Das 2. Alevi-Enzyklopädie-Symposium und die Workshops (10.–12. Oktober 2025, Dortmund)
Das 2. Alevi-Enzyklopädie-Symposium und die begleitenden Workshops fanden vom 10. bis 12. Oktober 2025 in Dortmund statt und wurden vom DAKME Alevitisches Kulturzentrum e.V. ausgerichtet. Das Symposium sowie der Empfang am Freitagabend brachten rund sechzig Teilnehmende und Wissenschaftler:innen aus der Türkei, Deutschland, Frankreich und dem Vereinigten Königreich zusammen. An den Workshops am Samstag und Sonntag nahmen ausschließlich eingeladene Akademiker:innen teil; in neun thematischen Arbeitsgruppen kamen insgesamt nahezu vierzig Forscher:innen zu intensiven kollektiven Arbeitssitzungen zusammen.

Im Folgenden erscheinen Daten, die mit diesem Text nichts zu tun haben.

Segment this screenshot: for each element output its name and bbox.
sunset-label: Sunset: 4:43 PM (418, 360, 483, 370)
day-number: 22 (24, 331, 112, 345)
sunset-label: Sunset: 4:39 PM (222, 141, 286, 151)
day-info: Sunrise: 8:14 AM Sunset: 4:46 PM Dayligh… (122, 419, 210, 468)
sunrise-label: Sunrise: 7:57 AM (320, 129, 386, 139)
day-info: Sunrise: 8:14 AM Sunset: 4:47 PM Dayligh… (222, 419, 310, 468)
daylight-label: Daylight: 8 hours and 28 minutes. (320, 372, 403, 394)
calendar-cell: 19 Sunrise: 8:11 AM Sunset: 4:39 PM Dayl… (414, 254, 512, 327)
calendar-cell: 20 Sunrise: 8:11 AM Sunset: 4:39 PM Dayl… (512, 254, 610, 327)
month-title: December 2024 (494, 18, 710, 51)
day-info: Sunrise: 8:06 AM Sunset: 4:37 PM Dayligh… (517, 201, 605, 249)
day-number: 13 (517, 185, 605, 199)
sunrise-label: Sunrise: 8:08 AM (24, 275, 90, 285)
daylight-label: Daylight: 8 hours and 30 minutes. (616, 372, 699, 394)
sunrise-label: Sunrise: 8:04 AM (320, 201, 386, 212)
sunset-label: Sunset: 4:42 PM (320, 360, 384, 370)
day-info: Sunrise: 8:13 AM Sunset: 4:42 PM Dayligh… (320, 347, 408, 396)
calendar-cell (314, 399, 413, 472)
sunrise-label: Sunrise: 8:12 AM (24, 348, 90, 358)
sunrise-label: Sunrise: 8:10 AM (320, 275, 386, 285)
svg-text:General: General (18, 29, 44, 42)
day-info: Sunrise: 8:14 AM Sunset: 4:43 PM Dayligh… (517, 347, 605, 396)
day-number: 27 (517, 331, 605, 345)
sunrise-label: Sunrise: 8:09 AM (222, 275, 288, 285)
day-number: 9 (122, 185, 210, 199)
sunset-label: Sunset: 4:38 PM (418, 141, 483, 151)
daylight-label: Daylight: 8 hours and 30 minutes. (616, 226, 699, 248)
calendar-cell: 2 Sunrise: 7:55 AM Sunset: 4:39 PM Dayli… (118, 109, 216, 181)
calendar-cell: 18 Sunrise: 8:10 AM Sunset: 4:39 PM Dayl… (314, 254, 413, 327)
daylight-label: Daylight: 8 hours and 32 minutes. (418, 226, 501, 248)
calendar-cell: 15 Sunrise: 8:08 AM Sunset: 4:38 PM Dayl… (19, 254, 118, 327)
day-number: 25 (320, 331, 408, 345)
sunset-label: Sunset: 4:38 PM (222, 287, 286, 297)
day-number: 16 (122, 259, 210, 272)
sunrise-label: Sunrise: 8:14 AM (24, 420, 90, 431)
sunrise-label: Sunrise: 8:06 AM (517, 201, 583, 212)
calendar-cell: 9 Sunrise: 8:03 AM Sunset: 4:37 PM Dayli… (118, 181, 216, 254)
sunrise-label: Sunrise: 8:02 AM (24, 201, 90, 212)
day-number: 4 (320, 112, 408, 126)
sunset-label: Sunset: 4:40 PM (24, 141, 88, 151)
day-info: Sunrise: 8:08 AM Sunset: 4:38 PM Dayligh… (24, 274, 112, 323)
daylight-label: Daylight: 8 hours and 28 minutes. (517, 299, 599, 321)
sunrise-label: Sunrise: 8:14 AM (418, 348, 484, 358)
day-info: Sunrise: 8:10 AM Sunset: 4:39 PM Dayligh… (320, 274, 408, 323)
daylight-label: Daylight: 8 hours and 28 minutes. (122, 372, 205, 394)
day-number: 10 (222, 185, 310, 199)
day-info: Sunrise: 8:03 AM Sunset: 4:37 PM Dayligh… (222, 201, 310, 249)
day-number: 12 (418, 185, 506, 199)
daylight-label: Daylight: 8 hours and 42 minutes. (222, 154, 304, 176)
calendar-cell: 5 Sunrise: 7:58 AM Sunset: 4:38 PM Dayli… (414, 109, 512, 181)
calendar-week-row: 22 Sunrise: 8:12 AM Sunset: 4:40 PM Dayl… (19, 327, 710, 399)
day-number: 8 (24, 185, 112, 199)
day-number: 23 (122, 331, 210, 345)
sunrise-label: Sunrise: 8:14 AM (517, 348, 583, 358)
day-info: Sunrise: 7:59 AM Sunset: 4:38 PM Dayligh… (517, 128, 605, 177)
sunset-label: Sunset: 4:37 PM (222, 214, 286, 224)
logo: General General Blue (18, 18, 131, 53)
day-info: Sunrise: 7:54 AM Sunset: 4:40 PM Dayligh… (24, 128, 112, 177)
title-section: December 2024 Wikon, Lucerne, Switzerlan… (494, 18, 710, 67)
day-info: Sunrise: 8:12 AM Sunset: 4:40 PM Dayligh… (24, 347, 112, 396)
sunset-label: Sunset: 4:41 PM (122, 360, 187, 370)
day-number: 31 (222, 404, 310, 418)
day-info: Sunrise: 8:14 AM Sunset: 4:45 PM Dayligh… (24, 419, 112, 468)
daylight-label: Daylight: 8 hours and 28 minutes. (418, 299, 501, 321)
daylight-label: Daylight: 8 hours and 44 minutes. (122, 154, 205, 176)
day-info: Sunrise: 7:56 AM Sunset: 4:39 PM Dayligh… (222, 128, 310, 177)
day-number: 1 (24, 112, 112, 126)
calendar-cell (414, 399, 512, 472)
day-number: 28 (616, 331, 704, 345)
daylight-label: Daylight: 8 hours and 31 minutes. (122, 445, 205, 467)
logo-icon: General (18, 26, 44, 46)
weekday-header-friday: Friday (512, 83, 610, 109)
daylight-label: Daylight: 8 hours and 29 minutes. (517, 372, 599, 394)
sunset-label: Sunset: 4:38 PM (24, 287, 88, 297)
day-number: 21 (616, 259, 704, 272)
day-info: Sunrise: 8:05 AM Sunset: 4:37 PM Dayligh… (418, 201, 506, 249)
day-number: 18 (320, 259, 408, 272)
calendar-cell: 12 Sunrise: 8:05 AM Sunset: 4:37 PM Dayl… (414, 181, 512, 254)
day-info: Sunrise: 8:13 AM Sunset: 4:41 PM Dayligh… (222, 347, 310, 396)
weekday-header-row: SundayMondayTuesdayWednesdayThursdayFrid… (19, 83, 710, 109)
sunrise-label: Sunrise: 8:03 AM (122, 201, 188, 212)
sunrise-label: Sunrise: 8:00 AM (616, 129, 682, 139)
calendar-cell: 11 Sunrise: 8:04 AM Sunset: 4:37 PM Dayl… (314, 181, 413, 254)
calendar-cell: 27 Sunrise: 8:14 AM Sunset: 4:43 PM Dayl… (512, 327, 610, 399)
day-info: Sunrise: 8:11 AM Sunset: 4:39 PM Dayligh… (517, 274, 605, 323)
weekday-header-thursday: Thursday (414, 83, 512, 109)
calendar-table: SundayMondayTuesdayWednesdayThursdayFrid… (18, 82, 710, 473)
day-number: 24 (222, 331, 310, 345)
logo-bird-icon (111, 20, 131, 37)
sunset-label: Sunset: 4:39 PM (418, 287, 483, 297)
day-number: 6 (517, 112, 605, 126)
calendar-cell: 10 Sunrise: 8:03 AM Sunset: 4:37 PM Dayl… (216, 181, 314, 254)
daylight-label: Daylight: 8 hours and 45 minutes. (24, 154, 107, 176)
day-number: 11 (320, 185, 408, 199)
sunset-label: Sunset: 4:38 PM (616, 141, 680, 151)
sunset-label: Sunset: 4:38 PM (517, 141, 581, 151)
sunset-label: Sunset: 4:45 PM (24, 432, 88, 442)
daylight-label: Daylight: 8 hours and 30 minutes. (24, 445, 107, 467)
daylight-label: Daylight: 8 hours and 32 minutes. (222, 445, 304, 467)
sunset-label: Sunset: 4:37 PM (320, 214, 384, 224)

Das 2. Alevi-Enzyklopädie-Symposium knüpfte an die im April 2024 von der Rıza-Şehri-Akademie initiierten Diskussionen sowie an die Grundlagen an, die während des 1. Alevi-Enzyklopädie-Symposiums im Oktober 2024 gelegt worden waren. Nach dem öffentlichen Start der Enzyklopädie am 2. Juli 2025, bei dem die ersten Artikel sowie audiovisuelle Materialien veröffentlicht wurden, markierte dieses zweite Symposium einen entscheidenden Wendepunkt: die formale Etablierung eines professionellen Internationalen Redaktionsrats sowie eines Wissenschaftlichen Beirats. Mit den Beiträgen von nahezu einhundert Wissenschaftler:innen hat sich die Enzyklopädie zu einer tragfähigen Struktur entwickelt, die heute um acht thematische Arbeitsgruppen organisiert ist und die Vielfalt der alevitischen Welt, ihre unterschiedlichen Geografien sowie das sich dynamisch entwickelnde Feld der Alevi Studies abbildet.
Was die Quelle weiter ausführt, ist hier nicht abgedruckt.